The first two parts can be as simple as something like:

  (git rev-parse --verify HEAD
   echo "I reviewed this and it meets some standard X."
  ) | gpg --sign

where probably you would want to define some kind of parsable metadata
format for your particular workflow.

For storage, you basically have three options:

  1. Somewhere completely outside of git. There's no reason this needs
     to be stored in git at all, depending on your workflow. It may be
     simpler to keep it in some database related to your review system
     (in fact, you may not doing anything cryptographic at all, but
     merely have a separate review system with a central database that
     mentions commits by sha1).

  2. In git tags. You can already do this with:

       git tag -s -m "I reviewed this" HEAD

     But tags aren't a good fit for a workflow that signs every commit
     (some of them perhaps even multiple times!). You end up with lots
     of tag refs.

  3. In git notes. You can do something like:

       (git rev-parse --verify HEAD
        echo "I reviewed this"
       ) | gpg --sign -a |
       git notes add -F - HEAD

     though you'd probably want to be a little more complex, and handle
     lists of signed notes for each commit. And you may want to store
     these in a separate notes ref from the default one.

     The advantage of notes are that they are designed for lots of
     per-commit storage, and can be accessed fairly efficiently.

So now you have your review storage system (or authorship, or whatever
metadata you want to stick in there).
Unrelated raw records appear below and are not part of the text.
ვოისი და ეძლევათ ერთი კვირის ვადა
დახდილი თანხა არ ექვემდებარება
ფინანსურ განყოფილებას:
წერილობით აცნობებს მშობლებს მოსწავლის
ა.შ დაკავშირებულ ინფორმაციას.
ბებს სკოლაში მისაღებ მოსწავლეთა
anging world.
You can peek at it manually, of
course, when you suspect something is not right. But you probably also
want to do automatic things, like making sure nothing goes into some
branch "foo" that isn't signed with an authorship note.
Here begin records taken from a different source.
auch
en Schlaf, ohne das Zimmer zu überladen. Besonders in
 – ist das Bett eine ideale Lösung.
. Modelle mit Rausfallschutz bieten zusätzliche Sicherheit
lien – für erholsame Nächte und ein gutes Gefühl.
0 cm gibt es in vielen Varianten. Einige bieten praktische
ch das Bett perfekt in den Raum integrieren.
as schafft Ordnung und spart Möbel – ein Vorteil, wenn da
Assuming you are storing with git notes (if you are using some external
system, replace the call to git-notes below with whatever database
lookup you would want), you could use a pre-receive hook that did
something like:

  git rev-list $old..$new |
  while read commit; do
    git notes show $commit >tmp
    gpg --verify tmp >data 2>siginfo || die "$commit: signature is bad"
    # ugh, is there really no better way to get this info from gpg?
    perl -lne 'print $1 if /Good signature from "(.*)"/ siginfo >signer
    git show --format="%an <%ae>" $commit >author
    cmp author signer || die "$commit: signer and committer don't match"
    test "`head -n 1 data`" = $commit ||
      die "$commit: signed commit does not match"
  done

And obviously that is hacked together and you would want something more
robust, and you'd need to handle the web of trust for the signing keys
somehow (though I think that is external to this script, and is about
setting up the desired keyring). But I hope it gives a sense of what you
can do. You could also replace gpg completely with something like
openssl using x.509 certs, if that makes more sense to your
organization.

Developers would have to make a note and push their notes tree first,
and then push their actual commits into a branch (and you might want to
do some verification on the notes they push, like checking that entries
for commit $X actually contains signatures for $X, or that the signer
identity matches some ssh credential, or that the pusher isn't deleting
any signatures or erasing note history).

I suspect you already thought through some of this already. But I wanted
to start with first principles, because I really don't think this is a
_git_ problem as much as it is a _workflow_ problem. So it's important
to first define the workflow you want, and then think about how git can
help. Stable commit identifiers already provide much of the basis. I
think notes provide a nice storage format that is efficient and
push-able to other repos (though in a centralized shop, some other
database might make sense, too). What really remains to be done is:

  1. Define the metadata format that encapsulates what you want to say
     about commits.

  2. Write scripts to help developers and reviewers make these notes,
     and verify them.  Write hooks to implement policy on letting
     commits into certain branches, as above.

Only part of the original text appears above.